THE SUPPOSITITIOUS SOUTHERNER.

Geitner Simmons, an editorial writer with the Omaha World-Herald, has a long and interesting post (at his blog Regions of Mind) about Southern speech, beginning with a striking quote from Thomas Nelson Page’s 1897 book Social Life in Old Virginia: Before the War:

Quite a large crop of so-called Southern plays, or at least plays in which Southerners have figured, has of late been introduced on the stage, and the supposititious Southerner is as absurd a creation as the wit of ignorance ever devised. The Southern girl is usually an underbred little provincial, whose chief characteristic is to say “reckon” and “real,” with strong emphasis, in every other sentence. And the Southern gentleman is a sloven whose linen has never known starch; who clips the endings of his words; says “Sah” at the end of every sentence, and never uses an “r” except in the last syllable of “nigger.” With a slouched hat, a slovenly dress, a plentiful supply of “sahs,” and a slurred speech exclusively applied to “niggers,” he is equipped for the stage. And yet it is not unkindly meant: only patronizingly, which is worse. That Thackeray, Matthew Arnold, Lawrence, and other visitors whose English passes current, declared after a visit to America that they found the purest English speech spoken in Virginia, goes for nothing.

(The Page book is online at what Simmons rightly calls the “terrific Web site” Documenting the American South.) He then quotes extensively from Michael Montgomery’s analysis of the history of the “Southern accent” in the Encyclopedia of Southern Culture and ends with one of the best nonstandard verb forms I’ve ever seen:

In the early ’90s, a coworker (and good friend) of mine at a North Carolina newspaper interviewed a local fellow who used an unusual faux-past tense form of the verb “squeeze.” The fellow was being interviewed because he had chased down a criminal and restrained him with a headlock. The fellow’s quote: “He tried to get loose, so I squz him harder.”

Comments

  1. I reckon you weren’t taught “squeeze, squz, sqozed” in your fancy Yankee school.
    But I do thank you for pointing me to Documenting the American South. I have to love a site that “documents the American South from the viewpoint of Southerners.”

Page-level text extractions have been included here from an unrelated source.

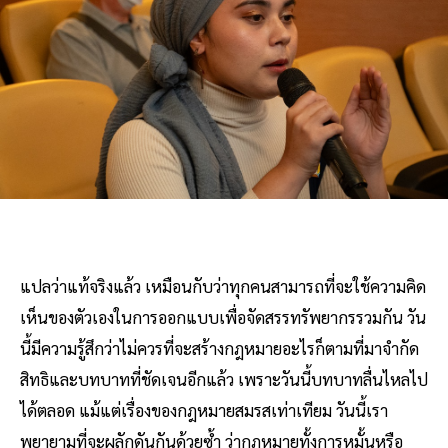
แปลว่าแท้จริงแล้ว เหมือนกับว่าทุกคนสามารถที่จะใช้ความคิด
เห็นของตัวเองในการออกแบบเพื่อจัดสรรทรัพยากรรวมกัน วัน
นี้มีความรู้สึกว่าไม่ควรที่จะสร้างกฎหมายอะไรก็ตามที่มาจำกัด
สิทธิและบทบาทที่ชัดเจนอีกแล้ว เพราะวันนี้บทบาทลื่นไหลไป
ได้ตลอด แม้แต่เรื่องของกฎหมายสมรสเท่าเทียม วันนี้เรา
พยายามที่จะผลักดันกันด้วยซ้ำ ว่ากฎหมายทั้งการหมั้นหรือ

  2. There are at least two noun forms as well.
    Quoting from memory – from “The House at Pooh Corner”, A. A. Milne
    I lay on my tum, and tried to hum,
    But nothing particular seemed to come.
    My face was flat
    On the floor, and that
    Is all very well for an acrobat.
    But it doesn’t seem fair
    To a friendly bear
    To stiffen him out with a basket chair.
    For a sort of a squoze
    Which grows and grows
    Is not too nice for his poor old nose.
    And a sort of a squch
    Is much too much
    For his neck and his mouth and his ears and such.